One thing I’ve always loved about this particular depiction of the Wheel of Fortune, is the implication of enjoyment between the crowned pair. The male figure appears to be smiling and cheering his beverage, and while the reader cannot see the female figure’s face, the pair has a dancing posture. They seem completely unconcerned with the figure who has fallen off the Wheel and out of the frame.
Another interesting element to this depiction is the Hand of God coming from the left of the frame. In the Morgan Greer deck, this hand also appears in the Ace cards, presenting the elemental symbol to the Seeker.
Wheel of Fortune in itself is neutral, it signifies nothing good nor bad is coming, but it is a harbinger of change. The basic meaning of the Wheel of Fortune is the cycles of life: is never the same, it is always changing. There is nothing that humans can do to stop the forward, or cyclic, or spiral motion of our existence. There is, as the pair on top of the Wheel shows, nothing to worry about as the Wheel turns. We do not know what is coming, humans cannot control it — our destiny — as hard as we try.

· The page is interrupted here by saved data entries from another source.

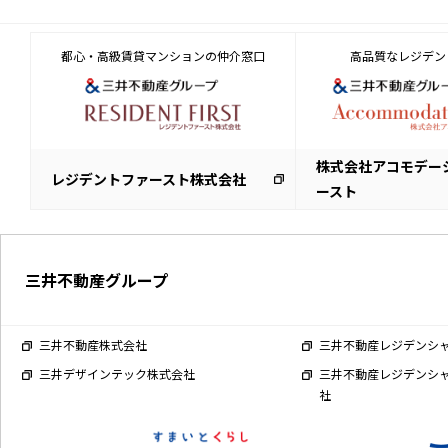
都心・高級賃貸マンションの仲介窓口
高品質なレジデン
株式会社アコモデー
レジデントファースト株式会社
ースト
三井不動産グループ
三井不動産株式会社
三井不動産レジデンシ
三井デザインテック株式会社
三井不動産レジデンシ
社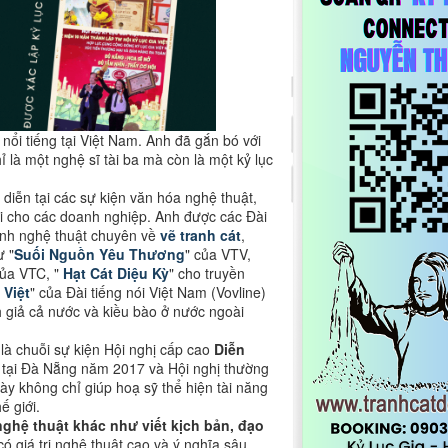
nổi tiếng tại Việt Nam. Anh đã gắn bó với
à một nghệ sĩ tài ba mà còn là một kỷ lục
iễn tại các sự kiện văn hóa nghệ thuật,
i cho các doanh nghiệp. Anh được các Đài
ình nghệ thuật chuyên về
vẽ tranh cát
,
ư "
Suối Nguồn Yêu Thương
" của VTV,
của VTC, "
Hạt Cát Diệu Kỳ
" cho truyền
 Việt
" của Đài tiếng nói Việt Nam (Vovline)
nh giả cả nước và kiều bào ở nước ngoài
 là chuỗi sự kiện Hội nghị cấp cao
Diễn
5 tại Đà Nẵng năm 2017 và Hội nghị thường
ày không chỉ giúp hoạ sỹ thể hiện tài năng
giới​​.
ghệ thuật khác như viết kịch bản, đạo
ó giá trị nghệ thuật cao và ý nghĩa sâu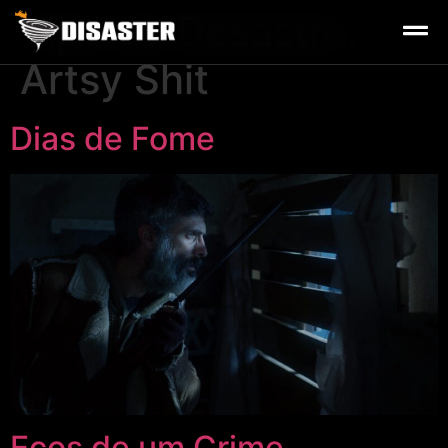
Tipo de Desastre:
Artsy Shit
Dias de Fome
Ecos de um Crime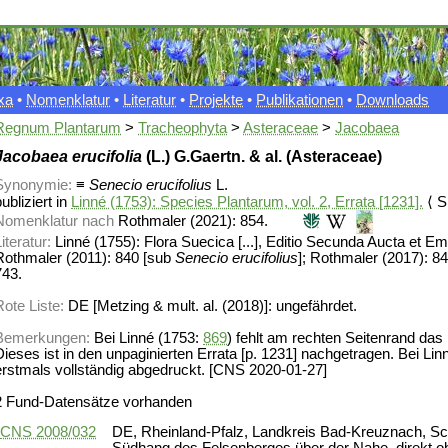
xa
•
Nomenklatur
•
Literatur
•
Projekte
•
Publikationen
•
Downloads
Regnum Plantarum
>
Tracheophyta
>
Asteraceae
>
Jacobaea
Jacobaea erucifolia
(L.) G.Gaertn. & al. (Asteraceae)
Synonymie:
≡
Senecio erucifolius
L.
ubliziert in
Linné (1753): Species Plantarum, vol. 2, Errata [1231].
⟨ Sp
Nomenklatur nach
Rothmaler (2021): 854.
iteratur:
Linné (1755): Flora Suecica [...], Editio Secunda Aucta et E
Rothmaler (2011): 840 [sub
Senecio erucifolius
]; Rothmaler (2017): 8
743.
Rote Liste:
DE [Metzing & mult. al. (2018)]: ungefährdet.
Bemerkungen:
Bei Linné (1753:
869
) fehlt am rechten Seitenrand das 
Dieses ist in den unpaginierten Errata [p. 1231] nachgetragen. Bei Li
erstmals vollständig abgedruckt. [CNS 2020-01-27]
2 Fund-Datensätze vorhanden
CNS 2008/032
DE, Rheinland-Pfalz, Landkreis Bad-Kreuznach, S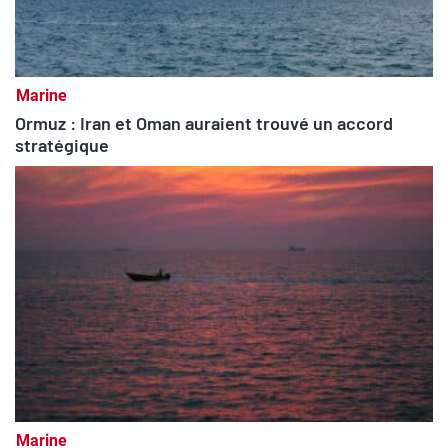
Marine
Ormuz : Iran et Oman auraient trouvé un accord
stratégique
Marine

“The real troubles in your life are apt to be things that never crossed your worried mind,
The kind that blindside you at 4pm on some idle Tuesday.“
— Baz Luhrmann, “Everybody’s Free (To Wear Sunscreen),” which was originally an essay written by Mary Schmich in the Chicago Tribune.
As number ten in the Major Arcana, the Wheel of Fortune is the middle of the Seeker’s journey — one could say it is the turning point of for the Seeker. Here, the Seeker must confront the question of chance versus destiny, choice versus fate, the mystery of life.

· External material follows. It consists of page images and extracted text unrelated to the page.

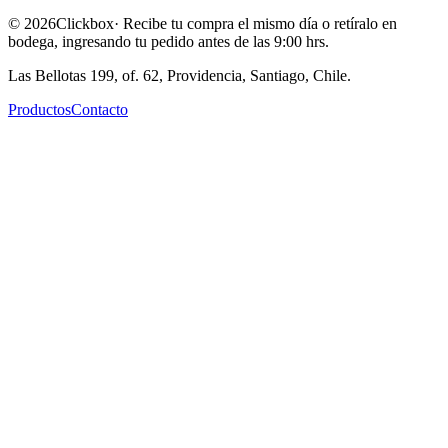
©
2026
Clickbox
· Recibe tu compra el mismo día o retíralo en
bodega, ingresando tu pedido antes de las 9:00 hrs.
Las Bellotas 199, of. 62, Providencia, Santiago, Chile.
Productos
Contacto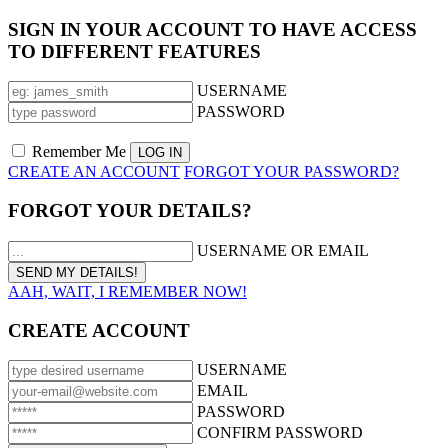
SIGN IN YOUR ACCOUNT TO HAVE ACCESS
TO DIFFERENT FEATURES
USERNAME
PASSWORD
Remember Me
CREATE AN ACCOUNT
FORGOT YOUR PASSWORD?
FORGOT YOUR DETAILS?
USERNAME OR EMAIL
AAH, WAIT, I REMEMBER NOW!
CREATE ACCOUNT
USERNAME
EMAIL
PASSWORD
CONFIRM PASSWORD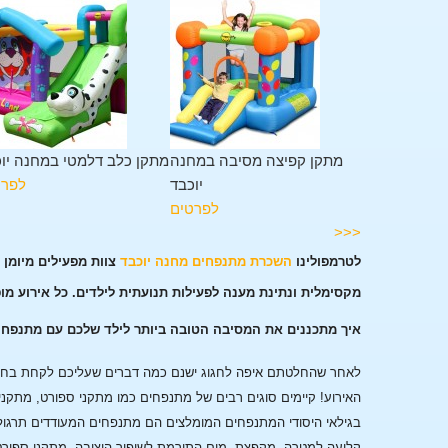
מגלשה במחנה
מתקן קפיצה מסיבה במחנה
מתקן כלב דלמטי במחנה יו
יוכבד
יוכבד
לפרט
לפרטים
לפרטים
<<<
לטרמפולינו
השכרת מתנפחים מחנה יוכבד
צוות מפעילים מיומן 
מקסימלית ונתינת מענה לפעילות תנועתית לילדים. כל אירוע מו
איך מתכננים את המסיבה הטובה ביותר לילד שלכם עם מתנפחי
לאחר שהחלטתם איפה לחגוג ישנם כמה דברים שעליכם לקחת בחשבו
האירוע!
קיימים סוגים רבים של מתנפחים כמו מתקני ספורט, מתקני
בגילאי היסודי המתנפחים המומלצים הם מתנפחים המעודדים תרגול
קליעה למטרה, מקפצת מים התורמת לשיפור היציבה, מתקני ספורט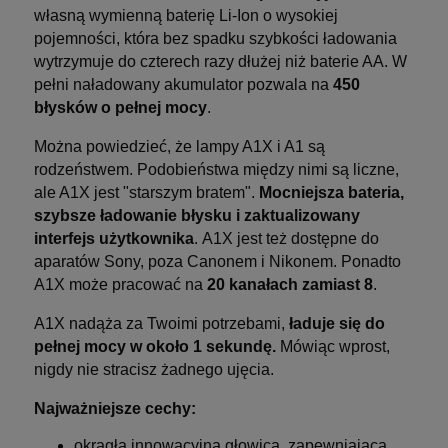
własną wymienną baterię Li-Ion o wysokiej
pojemności, która bez spadku szybkości ładowania
wytrzymuje do czterech razy dłużej niż baterie AA. W
pełni naładowany akumulator pozwala na
450
błysków o pełnej mocy
.
Można powiedzieć, że lampy A1X i A1 są
rodzeństwem. Podobieństwa między nimi są liczne,
ale A1X jest "starszym bratem".
Mocniejsza bateria,
szybsze ładowanie błysku i zaktualizowany
interfejs użytkownika
. A1X jest też dostępne do
aparatów Sony, poza Canonem i Nikonem. Ponadto
A1X może pracować na
20 kanałach zamiast 8
.
A1X nadąża za Twoimi potrzebami,
ładuje się do
pełnej mocy w około 1 sekundę.
Mówiąc wprost,
nigdy nie stracisz żadnego ujęcia.
Najważniejsze cechy:
okrągła innowacyjna głowica, zapewniająca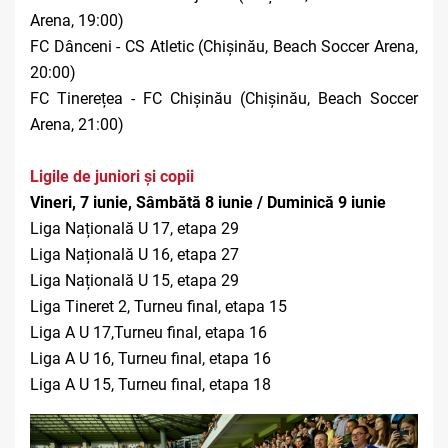
Arena, 19:00)
FC Dânceni - CS Atletic (Chișinău, Beach Soccer Arena,
20:00)
FC Tinerețea - FC Chișinău (Chișinău, Beach Soccer
Arena, 21:00)
Ligile de juniori și copii
Vineri, 7 iunie, Sâmbătă 8 iunie / Duminică 9 iunie
Liga Națională U 17, etapa 29
Liga Națională U 16, etapa 27
Liga Națională U 15, etapa 29
Liga Tineret 2, Turneu final, etapa 15
Liga A U 17,Turneu final, etapa 16
Liga A U 16, Turneu final, etapa 16
Liga A U 15, Turneu final, etapa 18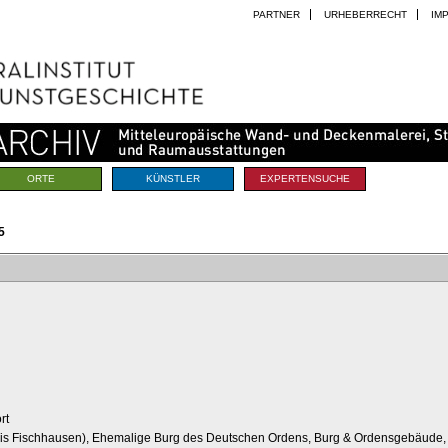
PARTNER
URHEBERRECHT
IM
ORTE
KÜNSTLER
EXPERTENSUCHE
5
rt
reis Fischhausen), Ehemalige Burg des Deutschen Ordens, Burg & Ordensgebäude, 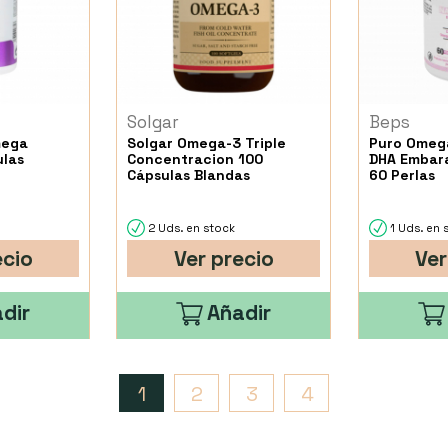
Solgar
Beps
mega
Solgar Omega-3 Triple
Puro Omega
ulas
Concentracion 100
DHA Embar
Cápsulas Blandas
60 Perlas
2 Uds. en stock
1 Uds. en 
ecio
Ver precio
Ver
dir
Añadir
1
2
3
4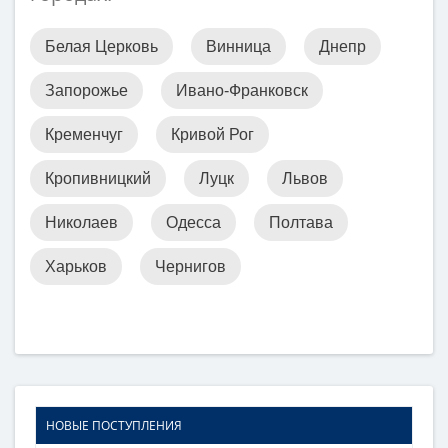
Белая Церковь
Винница
Днепр
Запорожье
Ивано-Франковск
Кременчуг
Кривой Рог
Кропивницкий
Луцк
Львов
Николаев
Одесса
Полтава
Харьков
Чернигов
НОВЫЕ ПОСТУПЛЕНИЯ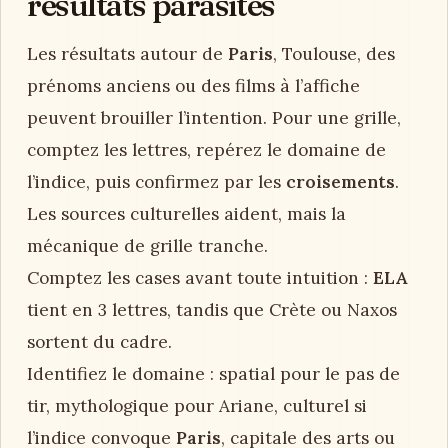
résultats parasites
Les résultats autour de
Paris
, Toulouse, des
prénoms anciens ou des films à l’affiche
peuvent brouiller l’intention. Pour une grille,
comptez les lettres, repérez le domaine de
l’indice, puis confirmez par les
croisements
.
Les sources culturelles aident, mais la
mécanique de grille tranche.
Comptez les cases avant toute intuition :
ELA
tient en 3 lettres, tandis que Crète ou Naxos
sortent du cadre.
Identifiez le domaine : spatial pour le pas de
tir, mythologique pour Ariane, culturel si
l’indice convoque
Paris
, capitale des arts ou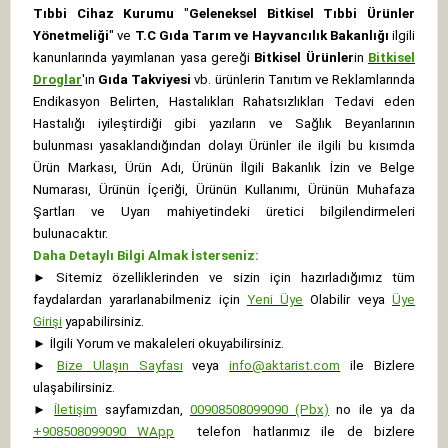
Tıbbi Cihaz Kurumu
"
Geleneksel Bitkisel Tıbbi Ürünler
Yönetmeliği
" ve
T.C Gıda Tarım ve Hayvancılık Bakanlığı
ilgili
kanunlarında yayımlanan yasa gereği
Bitkisel Ürünler
in
Bitkisel
Droglar
'ın
Gıda Takviyesi
vb. ürünlerin Tanıtım ve Reklamlarında
Endikasyon Belirten, Hastalıkları Rahatsızlıkları Tedavi eden
Hastalığı iyileştirdiği gibi yazıların ve Sağlık Beyanlarının
bulunması yasaklandığından dolayı Ürünler ile ilgili bu kısımda
Ürün Markası, Ürün Adı, Ürünün İlgili Bakanlık İzin ve Belge
Numarası, Ürünün İçeriği, Ürünün Kullanımı, Ürünün Muhafaza
Şartları ve Uyarı mahiyetindeki üretici bilgilendirmeleri
bulunacaktır.
Daha Detaylı Bilgi Almak İsterseniz:
►
Sitemiz özelliklerinden ve sizin için hazırladığımız tüm
faydalardan yararlanabilmeniz için
Yeni Üye
Olabilir veya
Üye
Girişi
yapabilirsiniz.
►
İlgili Yorum ve makaleleri okuyabilirsiniz.
►
Bize Ulaşın Sayfası
veya
info@aktarist.com
ile Bizlere
ulaşabilirsiniz.
►
İletişim
sayfamızdan,
00908508099090 (Pbx)
no ile ya da
+
908508099090
WApp
telefon hatlarımız ile de bizlere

This, however, leads to a conundrum within the question, which Rachel Pollack outlines in Seventy-Eight Degrees of Wisdom: human lives are so short that we cannot comprehend the meaning of life. Thus, life feels meaningless. We subscribe to the idea of fate, because we are so small that we cannot see the interconnectedness of all things. It is only when we step back (the Hermit) that we can begin to perceive our life, what we’ve done and where we are going.
With the Wheel comes change, and to the change we must react.
After the Wheel, we must adapt and integrate.
Through the Wheel, we receive glimpses of the meaning of life.
I am blogging my experiences here with Beth Maiden’s Alternative Tarot Course which asks students to draw a card each day, reflect on it, complete weekly readings, and other assorted exercises.